[PROVIDED INFORMATION]

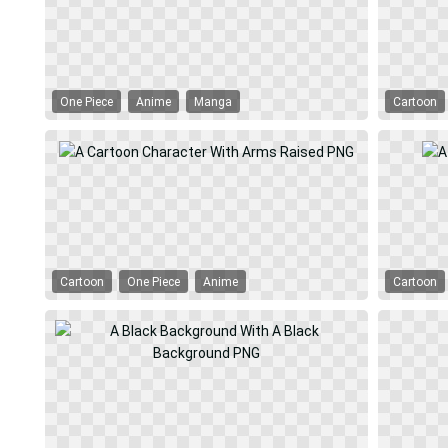
One Piece
Anime
Manga
Cartoon
Cartoon
One Piece
Anime
Cartoon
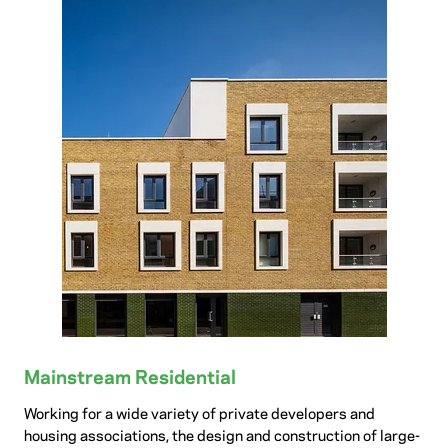
Mainstream Residential
Working for a wide variety of private developers and
housing associations, the design and construction of large-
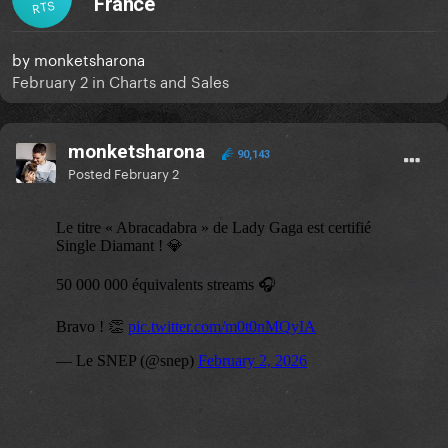
France
RTS
by
monketsharona
February 2
in
Charts and Sales
monketsharona
90,143
Posted
February 2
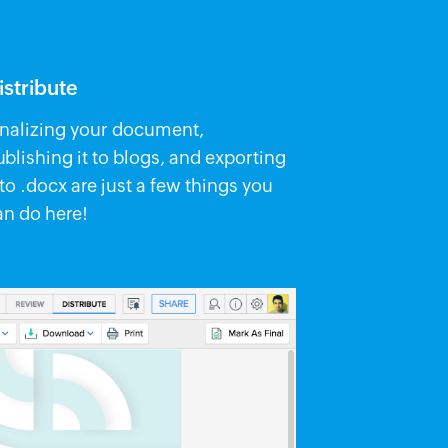
istribute
inalizing your document,
ublishing it to blogs, and exporting
 to .docx are just a few things you
an do here!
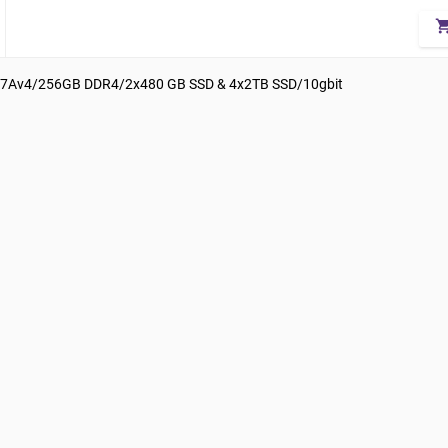
shopping_
7Av4/256GB DDR4/2x480 GB SSD & 4x2TB SSD/10gbit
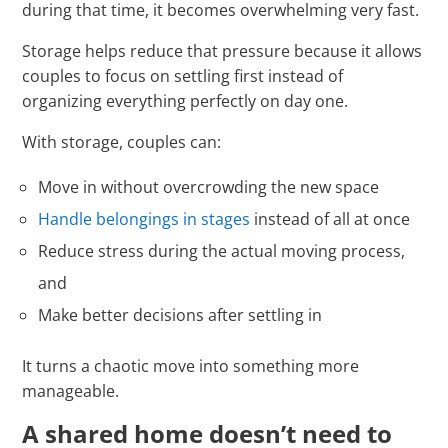
during that time, it becomes overwhelming very fast.
Storage helps reduce that pressure because it allows
couples to focus on settling first instead of
organizing everything perfectly on day one.
With storage, couples can:
Move in without overcrowding the new space
Handle belongings in stages
instead of all at once
Reduce stress during the actual moving process,
and
Make better decisions after settling in
It turns a chaotic move into something more
manageable.
A shared home doesn’t need to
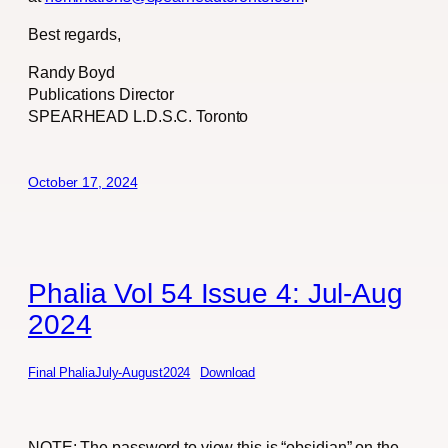
Best regards,
Randy Boyd
Publications Director
SPEARHEAD L.D.S.C. Toronto
October 17, 2024
Phalia Vol 54 Issue 4: Jul-Aug
2024
Final PhaliaJuly-August2024
Download
NOTE: The password to view this is “obsidian” on the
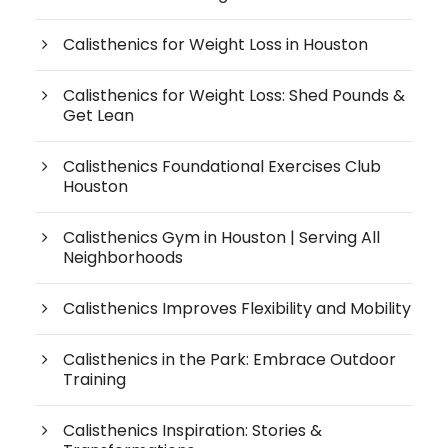
Calisthenics for Weight Loss in Houston
Calisthenics for Weight Loss: Shed Pounds &
Get Lean
Calisthenics Foundational Exercises Club
Houston
Calisthenics Gym in Houston | Serving All
Neighborhoods
Calisthenics Improves Flexibility and Mobility
Calisthenics in the Park: Embrace Outdoor
Training
Calisthenics Inspiration: Stories &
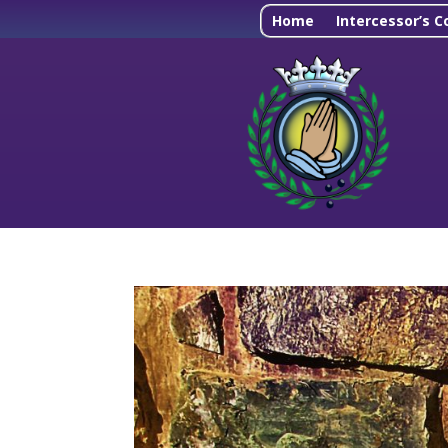
Home
Intercessor’s C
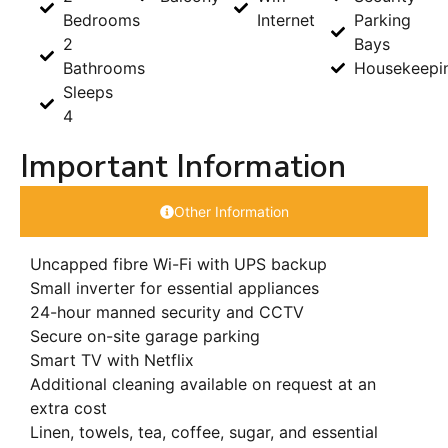
Bedrooms
Internet
Parking
2
Bays
Bathrooms
Housekeepi
Sleeps
4
Important Information
Other Information
Uncapped fibre Wi-Fi with UPS backup
Small inverter for essential appliances
24-hour manned security and CCTV
Secure on-site garage parking
Smart TV with Netflix
Additional cleaning available on request at an
extra cost
Linen, towels, tea, coffee, sugar, and essential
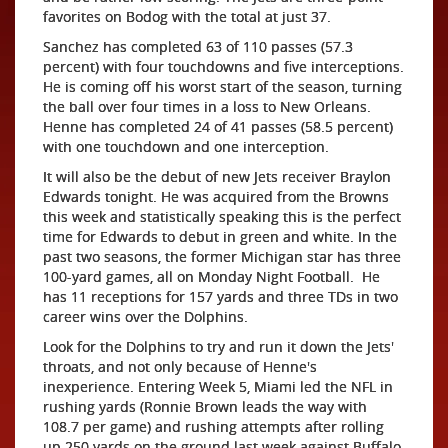
favorites on Bodog with the total at just 37.
Sanchez has completed 63 of 110 passes (57.3
percent) with four touchdowns and five interceptions.
He is coming off his worst start of the season, turning
the ball over four times in a loss to New Orleans.
Henne has completed 24 of 41 passes (58.5 percent)
with one touchdown and one interception.
It will also be the debut of new Jets receiver Braylon
Edwards tonight. He was acquired from the Browns
this week and statistically speaking this is the perfect
time for Edwards to debut in green and white. In the
past two seasons, the former Michigan star has three
100-yard games, all on Monday Night Football. He
has 11 receptions for 157 yards and three TDs in two
career wins over the Dolphins.
Look for the Dolphins to try and run it down the Jets'
throats, and not only because of Henne's
inexperience. Entering Week 5, Miami led the NFL in
rushing yards (Ronnie Brown leads the way with
108.7 per game) and rushing attempts after rolling
up 250 yards on the ground last week against Buffalo,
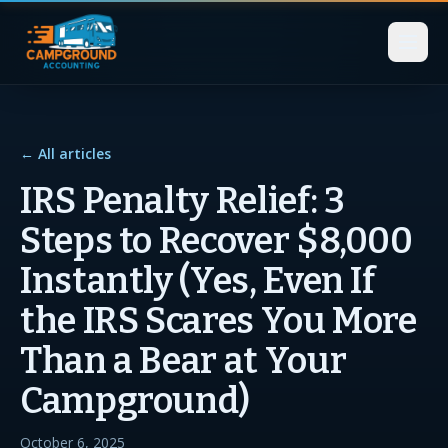
← All articles
IRS Penalty Relief: 3
Steps to Recover $8,000
Instantly (Yes, Even If
the IRS Scares You More
Than a Bear at Your
Campground)
October 6, 2025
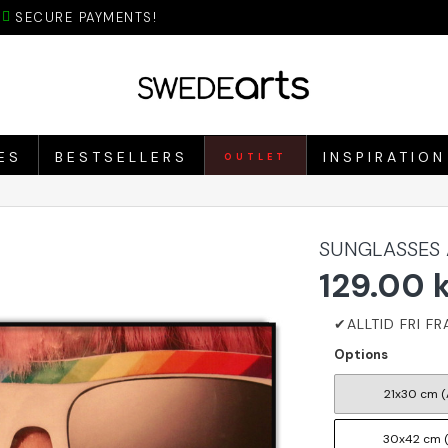
SECURE PAYMENTS!
ES
BESTSELLERS
INSPIRATION
OUTLET
SUNGLASSES 
129.00 
Options
21x30 cm (
30x42 cm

[/PROVIDED INFORMATION]

- THE PROBLEM -
Looking above, find the stretch of lines that opens with the one holding "manageable." and closes with the one holding "Sanchez has completed 63 of 110 passes (57.3". Copy it exactly, pictures excluded.

- RESPONSE BELOW -
manageable.
A shared home doesn’t need to
Best regards,
Randy Boyd
Publications Director
SPEARHEAD L.D.S.C. Toronto
October 17, 2024
Phalia Vol 54 Issue 4: Jul-Aug
2024
Final PhaliaJuly-August2024
Download
NOTE: The password to view this is “obsidian” on the
Calisthenics for Weight Loss in Houston
Calisthenics for Weight Loss: Shed Pounds &
Get Lean
Calisthenics Foundational Exercises Club
Houston
Calisthenics Gym in Houston | Serving All
Neighborhoods
Calisthenics Improves Flexibility and Mobility
Calisthenics in the Park: Embrace Outdoor
Training
Calisthenics Inspiration: Stories &
Home
Intercessor’s C
Bedrooms
Internet
Parking
2
Bays
Bathrooms
Housekeepi
Sleeps
4
Important Information
Other Information
Uncapped fibre Wi-Fi with UPS backup
Small inverter for essential appliances
24-hour manned security and CCTV
Secure on-site garage parking
Smart TV with Netflix
Additional cleaning available on request at an
extra cost
Linen, towels, tea, coffee, sugar, and essential
favorites on Bodog with the total at just 37.
Sanchez has completed 63 of 110 passes (57.3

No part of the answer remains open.